En écoutant Madame Briand, j’ai failli céder à l’idée trop couramment admise que la vieillesse est une maladie et qu’il faut lui trouver désormais des remèdes que seuls les plateaux techniques coûteux sont capables de prodiguer.
L’erreur est là.
Monsieur le maire, mes chers collègues être vieux n’est pas un mal, c’est un état. Un état que peut encore fragiliser la maladie. Etre vieux c’est parvenir au crépuscule de sa vie, à une période de sagesse, où devrait régner l’apaisement et que, notre société, mue par ses peurs, voudrait panser à coup d’ USLD (Unité de soins de longue durée).
La vieillesse n’est pas un mal que l’on traite. Ce n’est même pas un problème.
La vieillesse, cela s’assume, cela s’accompagne, cela s’organise. On juge la grandeur d’une société à la manière dont elle accompagne ses Pères et notre devoir est aujourd’hui de réformer un dispositif devenu médical pour tous alors qu’il faudrait qu’il ne le soit que pour ceux, seuls, qui le justifient.
La réforme est issue d’une enquête qui démontre que les USLD attirent à eux des résidants, qui n’ont pas besoin de soins « dépendance ». Précisément, 70% n’ont pas besoin d’une prise en charge médicale et d’une surveillance 24 heures sur 24.
Malheureusement, ils sont envoyés en USLD sur prescription médicale… Parce qu’il s’y trouve davantage de places disponibles.
La réaffectation des places d’USLD en EHPAD a été répartie en tenant compte de l’évolution démographique en Bretagne d’ici 2020 et de l’évolution de la population âgée dépendante. Elle évite l’éparpillement des structures d’hospitalisation qui n’offre pas forcément les meilleures garanties de soin.
Le problème se pose du reste davantage en terme de qualité de soins que de quantité de lits. Or, c’est précisément l’objectif de cette réforme : améliorer les moyens de médicalisation dont ont besoin les personnes lourdement dépendantes, uniquement elles.
Quant à la question de l’impact financier, les opposants allèguent une augmentation du coût pour les familles et le Conseil Général. Le raccourci est un peu spécieux.

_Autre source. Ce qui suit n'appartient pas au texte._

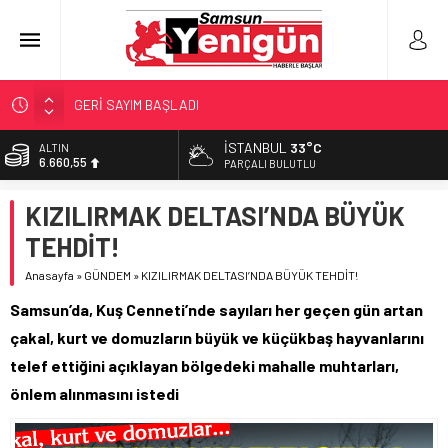
GERİ SAYIM BAŞLADI
SAMSUNSPOR’DA HEDEF 5’İNCİLİK!
İSTANBUL
33°C
ALTIN
6.660,55
‘BAFRA’YA YATIRIM YAPIN!’
PARÇALI BULUTLU
İŞTE FINDIK FİYATI!
BİST
KIZILIRMAK DELTASI’NDA BÜYÜK
13.779,39
YÖNETİCİ SEÇERKEN YAPILAN EN BÜYÜK HATALAR
TEHDİT!
DOLAR
47,7111
Anasayfa
»
GÜNDEM
»
KIZILIRMAK DELTASI’NDA BÜYÜK TEHDİT!
EURO
Samsun’da, Kuş Cenneti’nde sayıları her geçen gün artan
55,1881
çakal, kurt ve domuzların büyük ve küçükbaş hayvanlarını
telef ettiğini açıklayan bölgedeki mahalle muhtarları,
önlem alınmasını istedi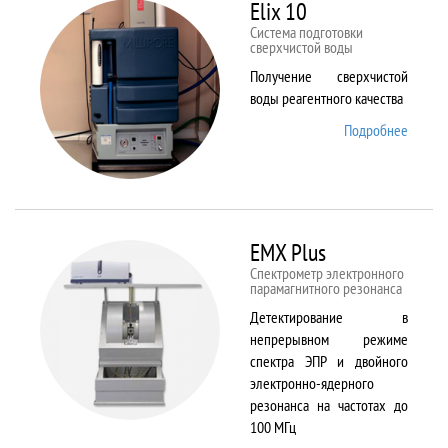
82
Elix 10
Cистема подготовки
сверхчистой воды
Получение сверхчистой
воды реагентного качества
Подробнее
о Elix
10
EMX Plus
Спектрометр электронного
парамагнитного резонанса
Детектирование в
непрерывном режиме
спектра ЭПР и двойного
электронно-ядерного
резонанса на частотах до
100 МГц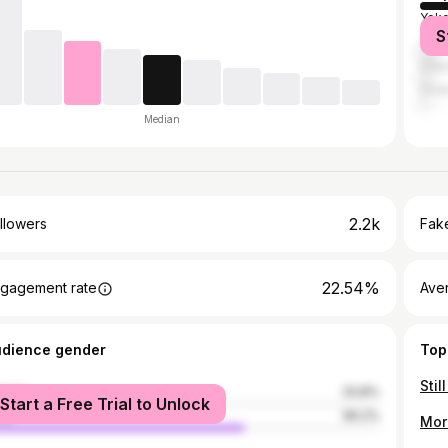
Yok
S
Yok
Uray
Osa
Median
2.2k
llowers
Fake
22.54%
gagement rate
Ave
udience gender
Top
male
33.8%
Start a Free Trial to Unlock
le
66.2%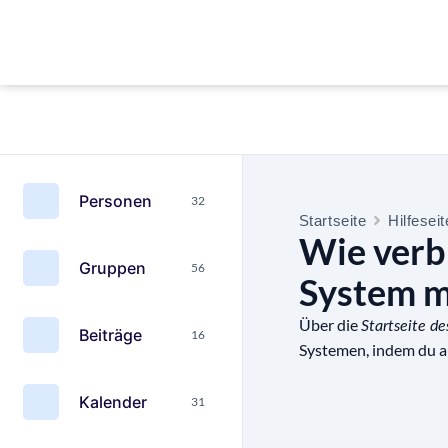
Personen
32
Startseite
Hilfesei
Wie verbi
Gruppen
56
System m
Über die
Startseite d
Beiträge
16
Systemen, indem du a
Kalender
31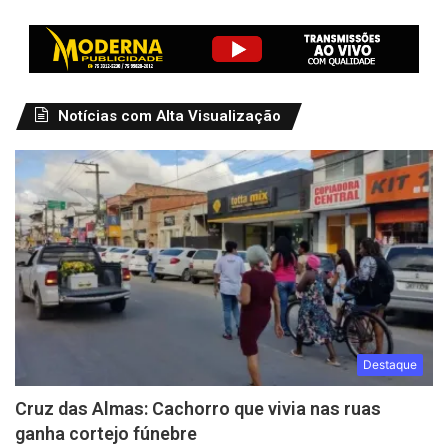
Notícias com Alta Visualização
Destaque
Cruz das Almas: Cachorro que vivia nas ruas
ganha cortejo fúnebre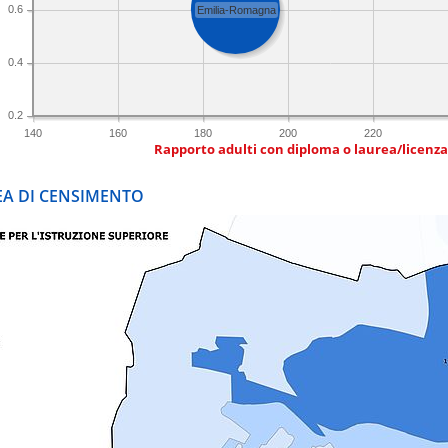
0.6
Emilia-Romagna
0.4
0.2
140
160
180
200
220
Rapporto adulti con diploma o laurea/licenz
REA DI CENSIMENTO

Les surcoûts avancés par le Conseil Général ne sont pas une conséquence directe de la réforme des USLD mais issus des engagements pris par les EHPAD de développer leurs ratios d’encadrement.

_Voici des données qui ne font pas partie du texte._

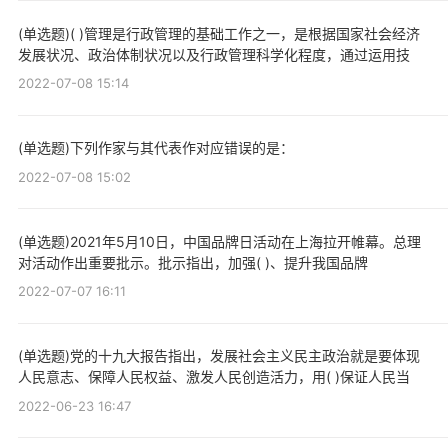
(单选题)( )管理是行政管理的基础工作之一，是根据国家社会经济
发展状况、政治体制状况以及行政管理科学化程度，通过运用技
2022-07-08 15:14
(单选题)下列作家与其代表作对应错误的是：
2022-07-08 15:02
(单选题)2021年5月10日，中国品牌日活动在上海拉开帷幕。总理
对活动作出重要批示。批示指出，加强( )、提升我国品牌
2022-07-07 16:11
(单选题)党的十九大报告指出，发展社会主义民主政治就是要体现
人民意志、保障人民权益、激发人民创造活力，用( )保证人民当
2022-06-23 16:47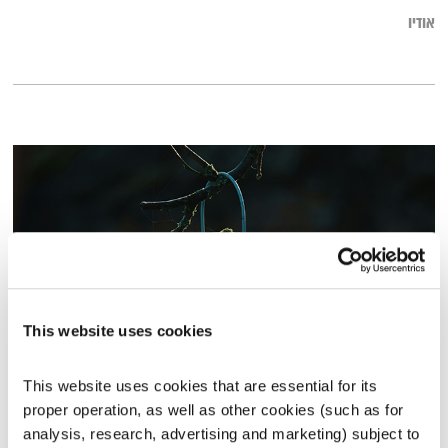
אודיו
This website uses cookies
שירים שורות ושקט – 9.3.24
This website uses cookies that are essential for its 
שירים, שורות ושקט
בני בשן
proper operation, as well as other cookies (such as for 
analysis, research, advertising and marketing) subject to 
01:00:02
09.03.24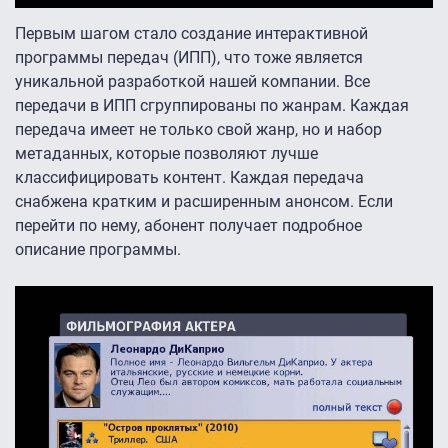
Первым шагом стало создание интерактивной
программы передач (ИПП), что тоже является
уникальной разработкой нашей компании. Все
передачи в ИПП сгруппированы по жанрам. Каждая
передача имеет не только свой жанр, но и набор
метаданных, которые позволяют лучше
классифицировать контент. Каждая передача
снабжена кратким и расширенным анонсом. Если
перейти по нему, абонент получает подробное
описание программы.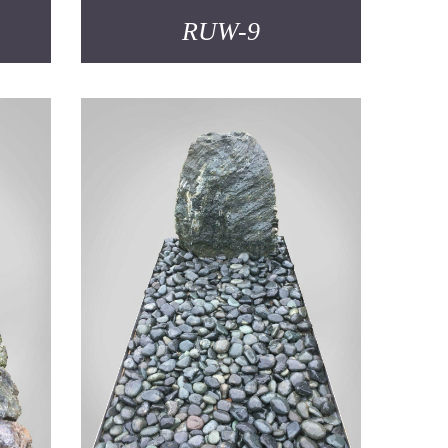
RUW-9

Le « forfait soin », à la charge de la Sécurité sociale, qu’il soit assuré en USLD ou en EHPAD continuera d’être le même : même si le CG est de fait renvoyé à ses responsabilités, l’optimisation du service rendu ne se fait pas au prix d’un « désengagement de l’Etat ».
N’ayons pas peur de la réforme, non seulement elle s’impose, mais elle est le garant de la pérennité de notre système de soins.
En ces temps ou l’Amérique renaît, permettez-moi, Monsieur le Maire, de vous inviter, collectivement à la Positive mental attitude !















17 novembre 2008 à 17:50
Votre position est courageuse… Je ne sais pas où est la vérité mais je suis convaincu, comme vous, qu’il faut réformer. De notre capacité à gagner en efficacité dépend la pérennité de notre système. Bonne continuation et bravo pour ce site.